= Bára Grímsdóttir =

Icelandic composer and folk singer (born 1960)

Bára Grímsdóttir (born 24 April 1960) is an Icelandic composer and folk singer. She is known for her compositions and for her work in preserving ancient Icelandic traditions of folk singing.

== Career ==
Bára Grímsdóttir began her musical studies at age seven. She graduated from the Reykjavík College of Music with a degree in music education in 1983. She also studied composition with Karólína Eiríksdóttir at the Kópavogur School of Music and with Hjálmar H. Ragnarsson and Atli Heimir Sveinsson at the Reykjavík College of Music, completing her composition degree in 1989. She studied composition at the postgraduate level at Utrecht Conservatory (1989–1990) and the Royal Conservatory of The Hague (1990–1992), where her teachers were Louis Andriessen, Tristan Keuris, and Ron Ford.
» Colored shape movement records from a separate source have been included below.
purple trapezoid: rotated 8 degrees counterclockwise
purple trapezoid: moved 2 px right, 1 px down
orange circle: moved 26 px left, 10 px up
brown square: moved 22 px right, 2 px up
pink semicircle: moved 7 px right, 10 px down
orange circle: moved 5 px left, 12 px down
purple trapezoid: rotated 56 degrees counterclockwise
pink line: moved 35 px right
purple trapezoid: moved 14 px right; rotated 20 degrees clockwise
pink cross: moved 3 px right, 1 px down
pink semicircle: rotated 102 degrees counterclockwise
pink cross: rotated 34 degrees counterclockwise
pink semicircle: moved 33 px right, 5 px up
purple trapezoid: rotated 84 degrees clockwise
Bára Grímsdóttir has composed music for solo instruments, voice, choral works, chamber music, and orchestral works. Her music has been performed in Scandinavia, the Netherlands, Germany, Austria and in the United States. She has also worked as music teacher in Iceland and Norway. She was composer-in-residence at the annual Skálholt Summer Music Festival in 1998 and 2000.

Her choral works have been especially popular among Icelandic choirs, particularly her setting of Ég vil lofa eina þá, which has been recorded several times. Her largest work to date is the opera Jón biskup Arason (Bishop Jón Arason, 2021), to a libretto by Vilborg Auður Ísleifsdóttir and Christian Bickel. Still unperformed, it tells of the life and death of Jón Arason, Iceland's last Roman Catholic bishop, in the sixteenth century. Another large-scale work is Ad Beatam Virginem, to a Latin poem by the seventeenth-century bishop and scholar Brynjólfur Sveinsson.
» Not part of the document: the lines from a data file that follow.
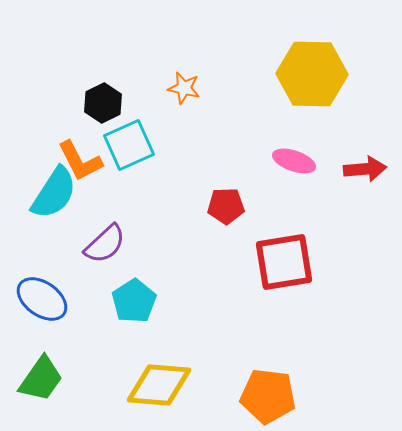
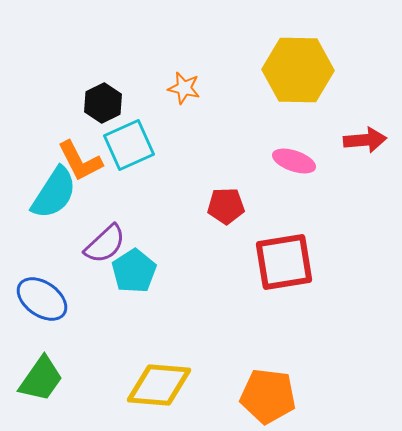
yellow hexagon: moved 14 px left, 4 px up
red arrow: moved 29 px up
cyan pentagon: moved 30 px up
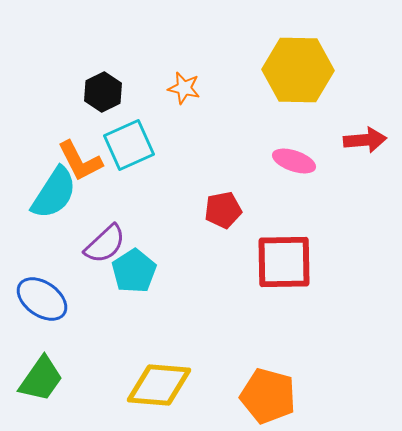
black hexagon: moved 11 px up
red pentagon: moved 3 px left, 4 px down; rotated 9 degrees counterclockwise
red square: rotated 8 degrees clockwise
orange pentagon: rotated 8 degrees clockwise
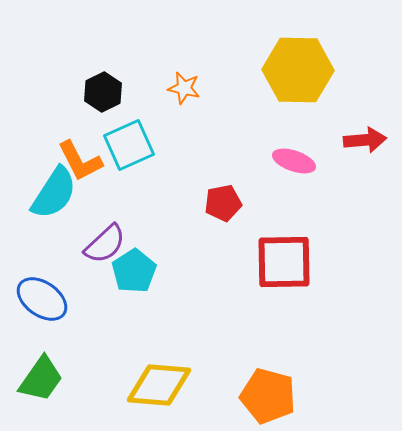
red pentagon: moved 7 px up
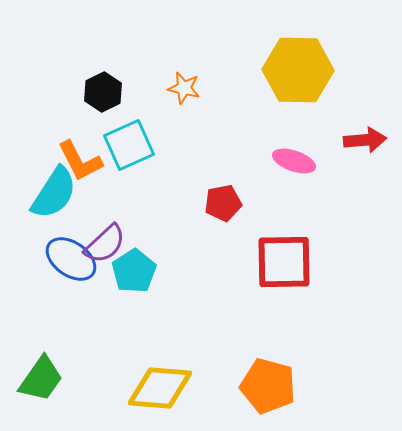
blue ellipse: moved 29 px right, 40 px up
yellow diamond: moved 1 px right, 3 px down
orange pentagon: moved 10 px up
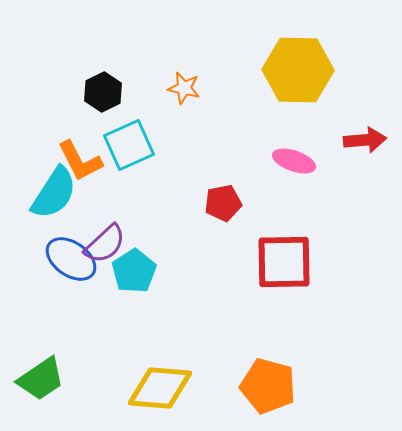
green trapezoid: rotated 21 degrees clockwise
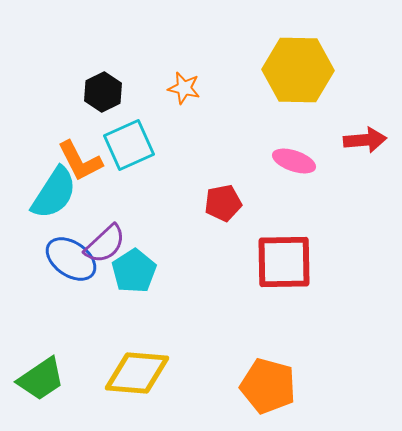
yellow diamond: moved 23 px left, 15 px up
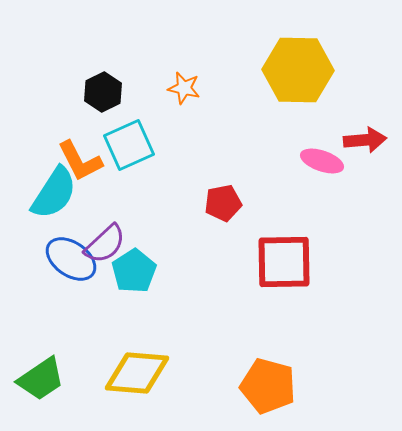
pink ellipse: moved 28 px right
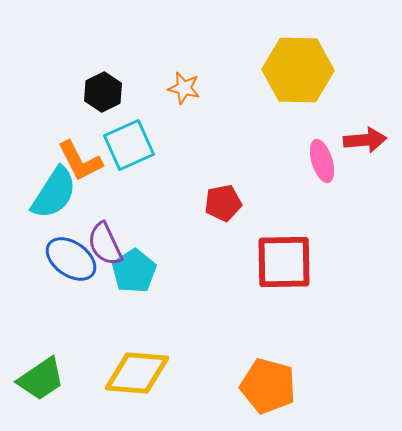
pink ellipse: rotated 54 degrees clockwise
purple semicircle: rotated 108 degrees clockwise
Bára Grímsdóttir comes from a family of folk singers. She has served as the president of the Iðunn Folk Music Society (Kvæðamannafélagið Iðunn) and has performed widely with her husband, the English folk singer Chris Foster. In 2004, she released the album Funi, which has received highly positive reviews, followed in 2013 by the album Flúr.
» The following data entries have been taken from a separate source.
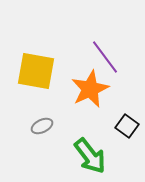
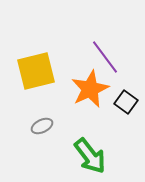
yellow square: rotated 24 degrees counterclockwise
black square: moved 1 px left, 24 px up
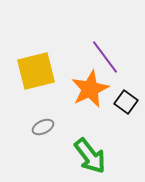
gray ellipse: moved 1 px right, 1 px down
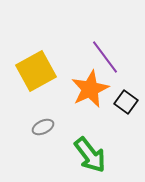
yellow square: rotated 15 degrees counterclockwise
green arrow: moved 1 px up
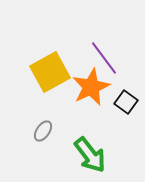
purple line: moved 1 px left, 1 px down
yellow square: moved 14 px right, 1 px down
orange star: moved 1 px right, 2 px up
gray ellipse: moved 4 px down; rotated 30 degrees counterclockwise
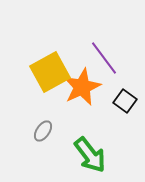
orange star: moved 9 px left
black square: moved 1 px left, 1 px up
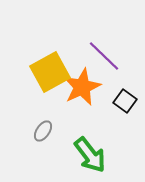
purple line: moved 2 px up; rotated 9 degrees counterclockwise
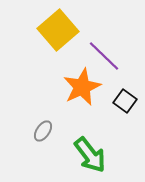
yellow square: moved 8 px right, 42 px up; rotated 12 degrees counterclockwise
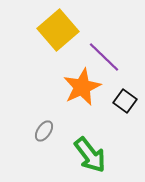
purple line: moved 1 px down
gray ellipse: moved 1 px right
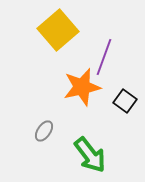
purple line: rotated 66 degrees clockwise
orange star: rotated 12 degrees clockwise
In 2019, she was made Commander of the Order of the Falcon by the president of Iceland, for her work in promoting the tradition of folk music in Iceland. Her works are published by Iceland Music.

== Selected works ==

- Ég vil lofa eina þá (Ancient religious poetry), 1997.
- Mikils ætti ég aumur að akta (Ólafur Jónsson of Sandar), 2003.
- Hugsun kalda (Ólafur Jónsson of Sandar), 2003.
- Hjartað fagnar (The Heart Rejoices; Hallgrímur Pétursson) for choir and organ, 2011.
- Englar á sveimi (Soaring Angels) for organ, 2014.
- Jón biskup Arason (Bishop Jón Arason), opera, 2021.

== Selected recordings ==

- Virgo gloriosa. Choral Works. Hljómeyki, cond. Bernharður Wilkinson. Smekkleysa, 2002.
- Ég vil lofa eina þá. Kammerkór Langholtskirkju (Langholtskirkja Chamber Choir), cond. Jón Stefánsson, 2002.
- Funi (Fire). Bára Grímsdóttir and Chris Foster. Green Man, 2004.
- Gælur, fælur og þvælur. Songs to poetry by Þórarinn Eldjárn. Vaka-Helgafell, 2007.
- Flúr. Bára Grímsdóttir and Chris Foster. Green Man, 2013.